Toen ik ongeveer ter hoogte van de hectometerpalen 62.1 en 62.2 reed, zag ik dat er een
rij voertuigen mij tegemoet kwam welke reden in de tegenovergestelde richting. Ik
bedoel hiermee in de richting van afslag N381van de N34.
Ik zag dat één voertuig opvallend uit de rij voertuigen ten opzichte van de rest
reed. Ik bedoel hiermee dat dit voertuig uit de rij reed en langzaam richting de
middenlijn reed. Ik zag dat dit een hoge personenauto was welke grijs van kleur was.
Ik zag dat dit grijze voertuig mij passeerde toen deze al op de witte middenlijn reed. Ik zag dat dit voertuig net nadat deze mij gepasseerd was langzaam over de middenlijn ging rijden en op mijn weghelft ging rijden. Het voertuig reed van mij af.
Ik zag dat dit voertuig geen richting aanwijzer aan had. Ik zag dat van dit voertuig
gedurende de tijd dat het op de voor hem verkeerde weghelft reed geen remlichten
oplichten.
Ik zag dit alles in de binnenspiegel van mijn auto. Ik zag in mijn binnenspiegel dat het verkeer wat op een afstand achter mij reed uitwijkmanoeuvres ging uithalen om niet met het grijze voertuig in botsing te komen.
Ik zag dat een kleine personenauto welke achteraf mintgroen van kleur was en in
dezelfde richting reed als ik, dusdanig uitweek door nagenoeg volledig in de berm te
gaan rijden. Ik zag dat het grijze voertuig langs dit voertuig reed en vervolgens
weer in de richting van de eigen rijbaan stuurde.

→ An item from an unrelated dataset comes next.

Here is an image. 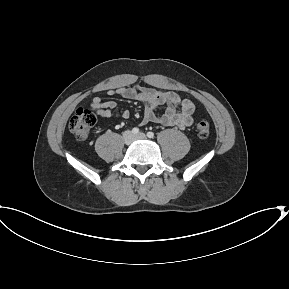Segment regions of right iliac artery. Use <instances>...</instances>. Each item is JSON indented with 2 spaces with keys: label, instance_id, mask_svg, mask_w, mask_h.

Ik verbalisant had inmiddels mijn voertuig wat afgeremd. Ik had het vermoeden dat
zich een groot verkeersongeval zou gaan voordoen. Ik zag op een gegeven moment in
mijn binnenspiegel ter hoogte van de plek waar ik de grijze auto weer naar de eigen
rijbaan had zien sturen allemaal voorwerpen door de lucht vliegen. Ik ging er vanuit
dat dit voertuigonderdelen waren.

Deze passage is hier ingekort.